3

Dismissing Scanner and prompts for the vigenere cipher I have:

for(int i = 0; i < text.length(); i++){
    int first = text.charAt(i);
    for(int j = 0; j < key.length(); j++){
        int second = key.charAt(j);
        int that = first + (second % 26);
        output = output + (char)that;
    }
}

My idea here for the vigenere cipher is to have one for-loop capture each character of the plaintext word. Then have the second for-loop capture each letter of the keyword. Where the plaintext "first" will represent the original position of the letter. Keyword will represent each individual shift of the plaintext characters. Will this be possible?

Artjom B.
  • 61,146
  • 24
  • 125
  • 222
Kissamer
  • 31
  • 1
  • Please indent your code properly so that it's readable. – Hovercraft Full Of Eels Feb 26 '16 at 03:33
  • .... I'll do it for you this time, but in the future, please put in this important effort yourself. – Hovercraft Full Of Eels Feb 26 '16 at 03:34
  • The key to solving this and similar problems is to experiment and try it out. So what happens when you try to do this? – Hovercraft Full Of Eels Feb 26 '16 at 03:35
  • @HovercraftFullOfEels just sort of hit a wall. I've been experimenting with it a lot. Different combinations. Thing is if I put in A for the text and A for the key so that would be A=65 in ASCII and then I have another A=65 for the key but then that's with 65%26 = 13 which would make sense because that would push the original A along the ASCII table to N which it does. But this isn't the case with other letters and I cannot figure out why – Kissamer Feb 26 '16 at 03:50
  • You first need to make sure that the characters start at A=0, B=1 etc., then you can perform modular arithmetic. Currently if `second % 26` = 25, then `first + (second % 26)` is probably out of range. – Maarten Bodewes Feb 26 '16 at 23:42

1 Answers1

0

Your problem is that you have 2 loops, but you should only have 1 loop.
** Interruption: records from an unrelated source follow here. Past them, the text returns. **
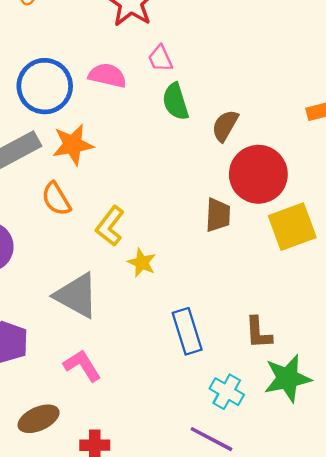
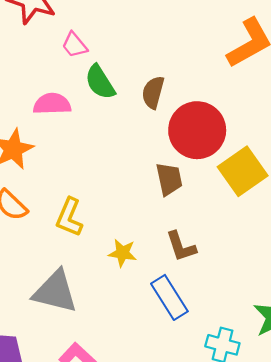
pink semicircle: (107, 75) -> (52, 104), moved
yellow star: (142, 263) -> (122, 253), moved
brown L-shape: (258, 333) -> (181, 246), moved

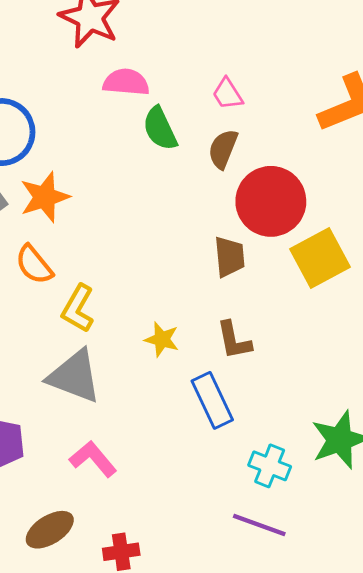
pink trapezoid: (75, 45) -> (228, 94), moved
pink semicircle: (52, 104) -> (126, 82), moved
yellow L-shape: (69, 217) -> (78, 308), moved

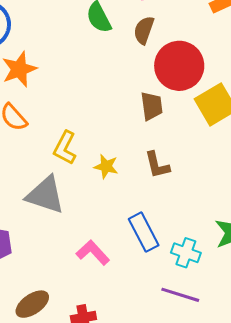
yellow L-shape: (78, 308) -> (65, 148), moved
blue rectangle: (212, 400) -> (144, 232), moved
pink L-shape: (93, 459) -> (93, 253), moved

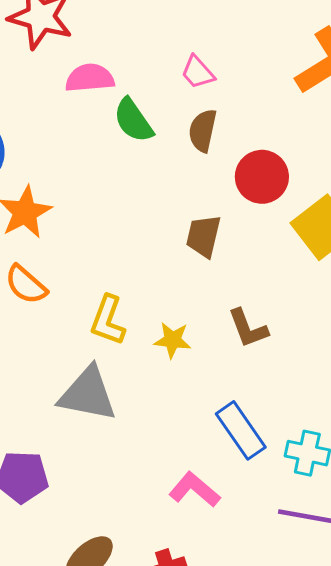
red circle: (179, 66) -> (262, 177), size x0.7
brown trapezoid: (152, 106) -> (204, 236), moved, turned -152
pink L-shape: (93, 253) -> (194, 490), moved

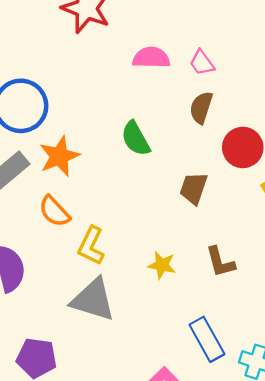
pink semicircle: (90, 78) -> (151, 58), moved
green semicircle: (133, 120) -> (136, 139), moved
yellow L-shape: (108, 320) -> (91, 246), moved

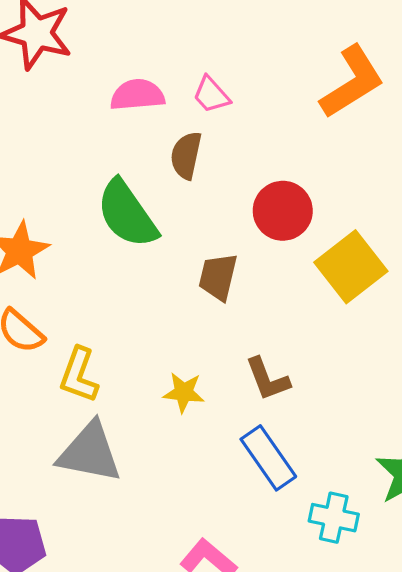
brown semicircle: (201, 108) -> (186, 155), moved
green semicircle: (136, 139) -> (127, 214), size x1.4
blue rectangle: (207, 339) -> (268, 458), moved

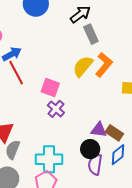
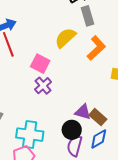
yellow semicircle: (83, 66) -> (65, 38), moved

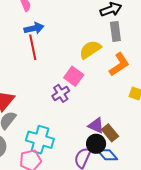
pink square: (40, 64) -> (74, 76), moved
black circle: (72, 130) -> (96, 144), moved
blue diamond: (99, 139) -> (107, 155), turned 70

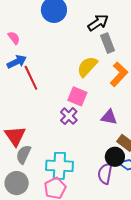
blue arrow: (34, 28) -> (17, 62), moved
purple triangle: (96, 126) -> (109, 117), moved

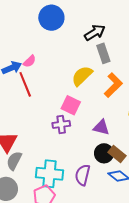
pink semicircle: (14, 38) -> (30, 61), moved, turned 80
purple cross: (69, 116) -> (61, 124), turned 36
black circle: (115, 157) -> (104, 153), moved
purple semicircle: (105, 174) -> (83, 175), moved

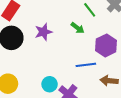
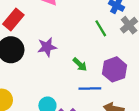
green arrow: (78, 28) -> (80, 64), moved

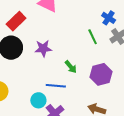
blue line: (90, 88) -> (56, 86), moved

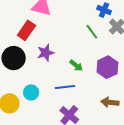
red rectangle: (16, 21) -> (26, 30), moved
cyan circle: (38, 100) -> (31, 92), moved

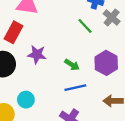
purple star: (45, 53) -> (37, 54), turned 30
blue line: (65, 87) -> (75, 88), moved

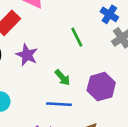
green line: (85, 26) -> (77, 37), moved

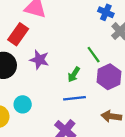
green line: (77, 37) -> (94, 55), moved
green arrow: (62, 78) -> (74, 74), turned 84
Instead of a loop for the key, you should use modulous on the key length to give you the shift for that iteration.

Fixing the logic (and giving sensible names to variables):

for (int i = 0; i < text.length(); i++){
    int letter = text.charAt(i);
    int shift = key.charAt(i % key.length()) - 'A';
    int encrypted = (letter + shift) % 26 + 'A';
    output = output + (char)encrypted;
}

The main difference with this code and yours is the expression i % key.length(), which continuously cycles through the key's letters to determine the shift for each letter.

Bohemian
  • 412,405
  • 93
  • 575
  • 722